|M.Sc Student||Cohen Yaarit|
|Subject||The Traveling Repairman Problem on a Single Line with|
|Department||Department of Industrial Engineering and Management||Supervisor||Dr. Liron Yedidsion|
|Full Thesis text|
The Traveling Repairman Problem (TRP) is a well-known NP-hard problem (also referred to in the literature as The Delivery Man Problem and The Minimum Latency Problem). In the classical TRP, a repairman has to visit each of n stationary targets exactly once, in order to minimize the sum of the targets' flow time. Where the flow time of target i (Fi) is the time since the target appears till it is intercepted. Note that the TRP is different from the well-known Traveling Salesman Problem (TSP). Unlike the TRP in which the objective is to minimize the sum of the targets' flow time, in the TSP the objective is to minimize the maximal completion time, where the completion time of target i (Ci) is the time it is intercepted.
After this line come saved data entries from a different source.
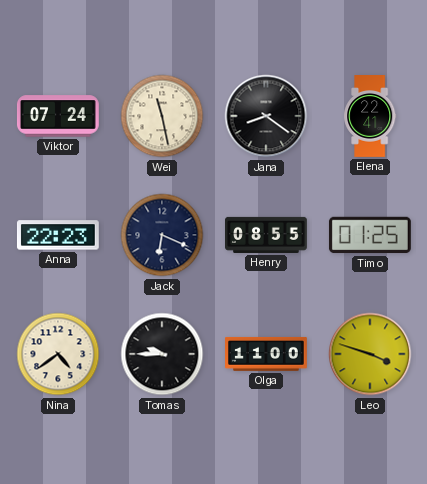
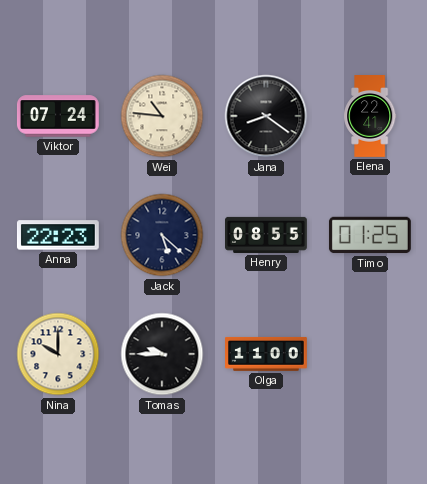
Wei: 11:28 -> 10:46
Jack: 6:19 -> 5:22
Nina: 4:39 -> 10:00
Leo: 3:48 -> none
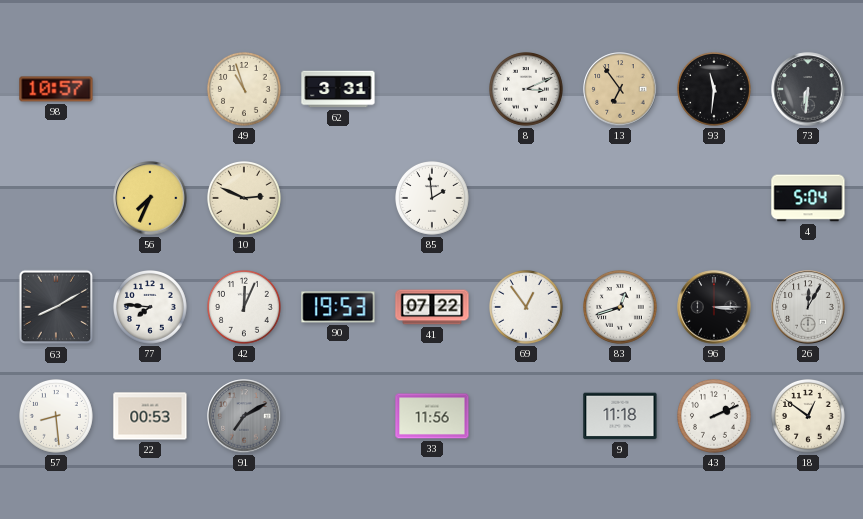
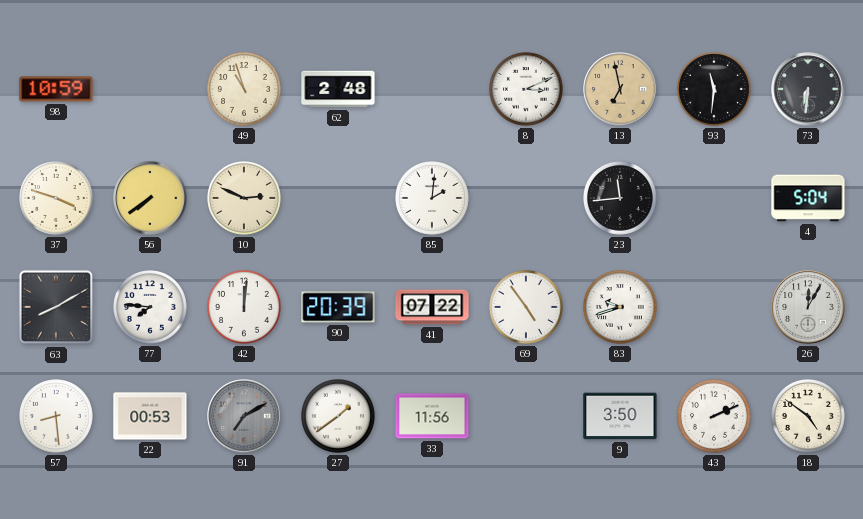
98: 10:57 -> 10:59
62: 3:31 -> 2:48
13: 6:54 -> 6:58
37: none -> 3:48
56: 7:34 -> 7:39
85: 1:59 -> 2:01
23: none -> 11:44
42: 12:04 -> 12:01
90: 19:53 -> 20:39
69: 12:54 -> 4:54
83: 12:42 -> 9:42
96: 3:15 -> none
27: none -> 1:39
9: 11:18 -> 3:50
18: 12:51 -> 4:51
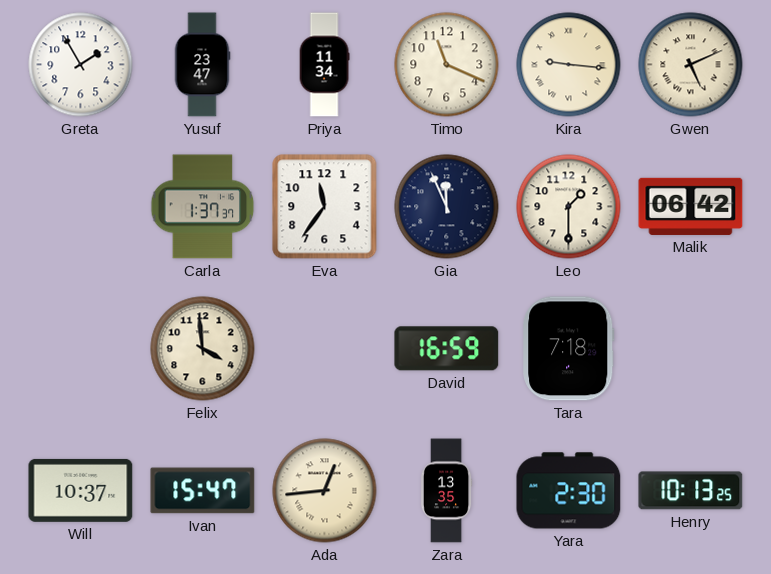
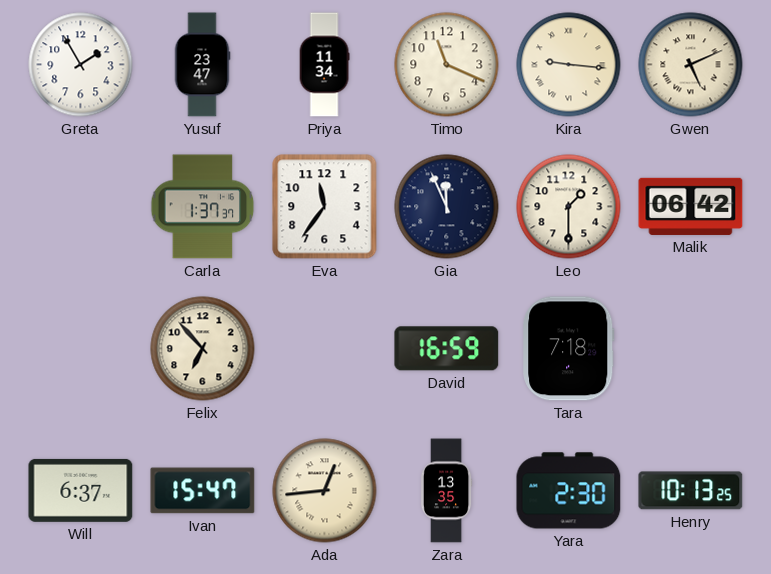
Felix: 3:59 -> 6:53
Will: 10:37 -> 6:37
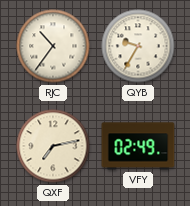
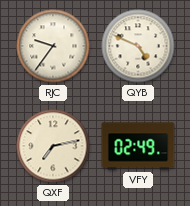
RJC: 10:36 -> 9:36
QYB: 9:35 -> 4:49
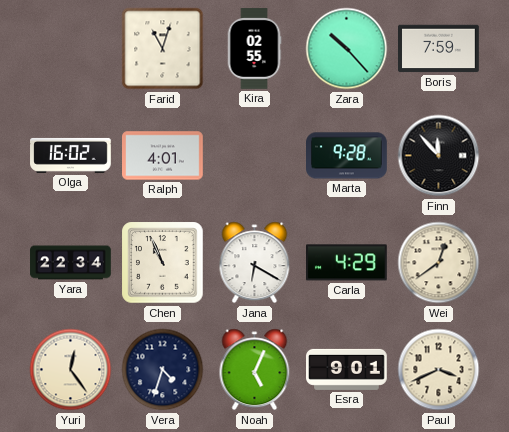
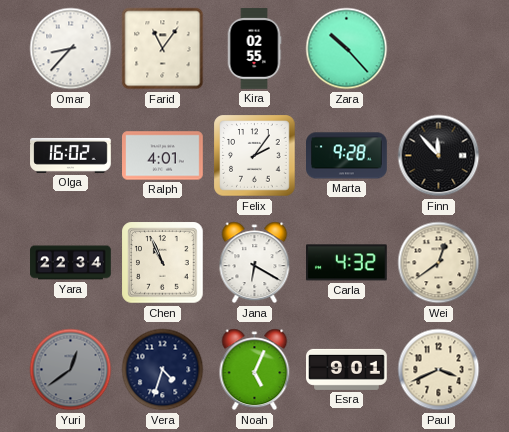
Omar: none -> 8:37
Farid: 11:03 -> 11:06
Boris: 7:59 -> none
Felix: none -> 2:06
Carla: 4:29 -> 4:32
Yuri: 12:24 -> 12:39
Yuri dial: cream -> grey
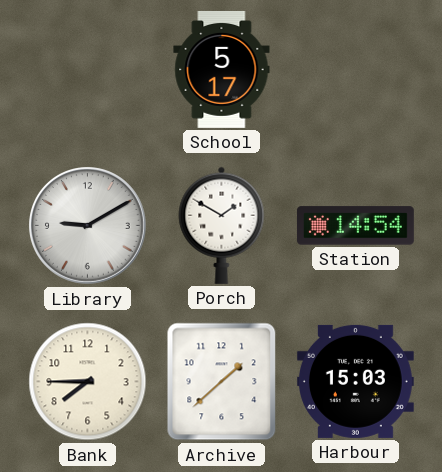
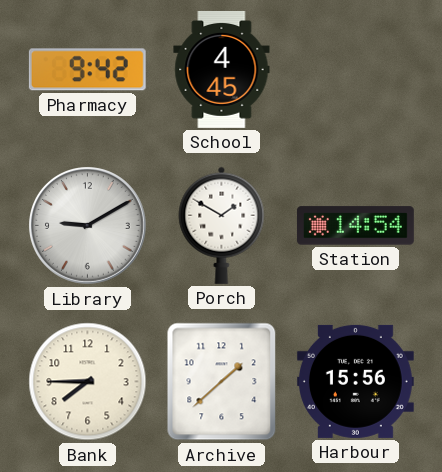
Pharmacy: none -> 9:42
School: 5:17 -> 4:45
Harbour: 15:03 -> 15:56
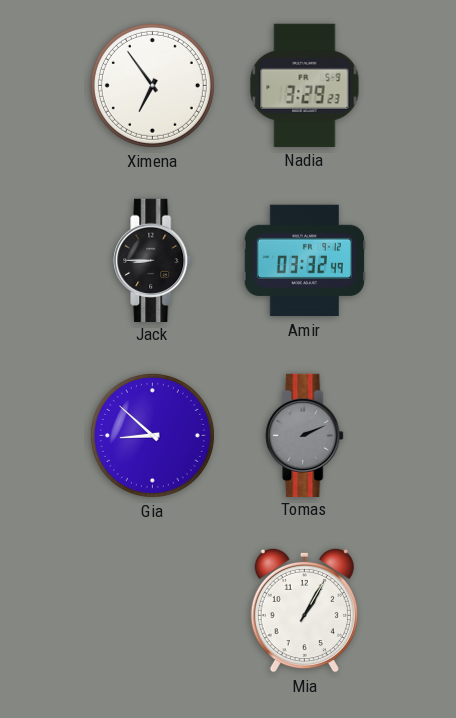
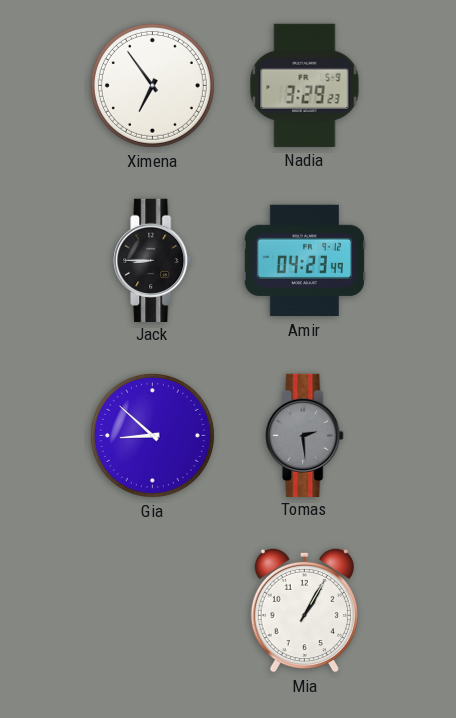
Amir: 03:32 -> 04:23
Tomas: 2:11 -> 2:29
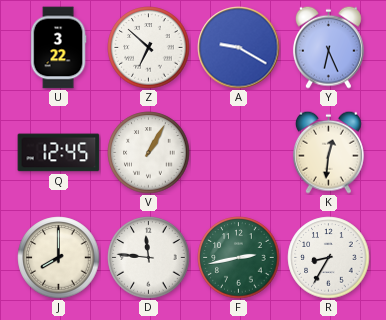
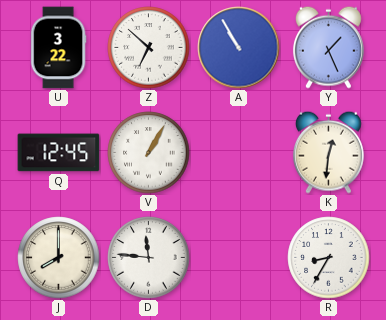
A: 9:20 -> 10:55
Y: 6:26 -> 1:26
F: 2:43 -> none
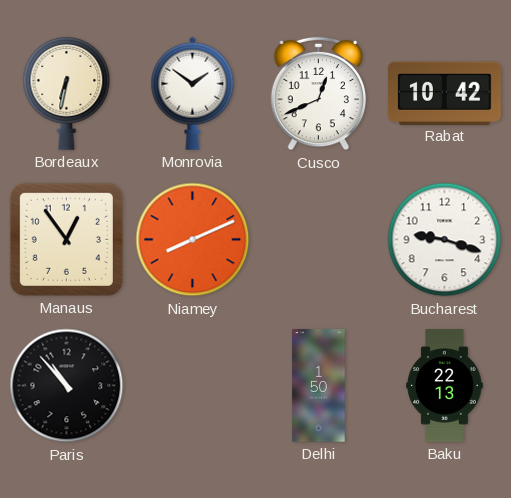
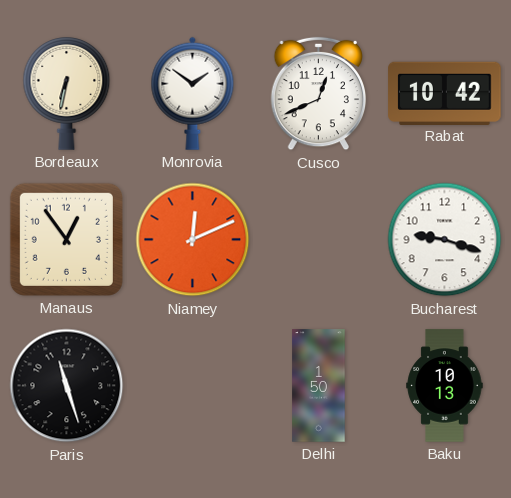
Niamey: 8:11 -> 12:11
Paris: 10:53 -> 11:27
Baku: 22:13 -> 10:13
In this research we consider a special case of TRP where all targets are confined to a single line. However, some targets might not be available at time zero and appear later on. We denote this problem as the Single Line TRP (SL-TRP).
We prove this problem to be NP-hard by using a reduction of a special case of the partition problem. Next, we suggest several heuristics for solving the SL-TRP. In addition we suggest an exact Branch and Bound (B&B) algorithm.
We conduct an experimental study in order to evaluate and compare the heuristics performances as well as the efficiency of the B&B algorithm when using large instances. We show empirically that for small number of targets, one of the heuristics outperforms the other ones and matched the optimal solution in the majority of the instances. For larger number of targets, where the optimal solution could not be found in reasonable time, the heuristics were compared to one-another and the same heuristic produced the lowest value in most of the cases.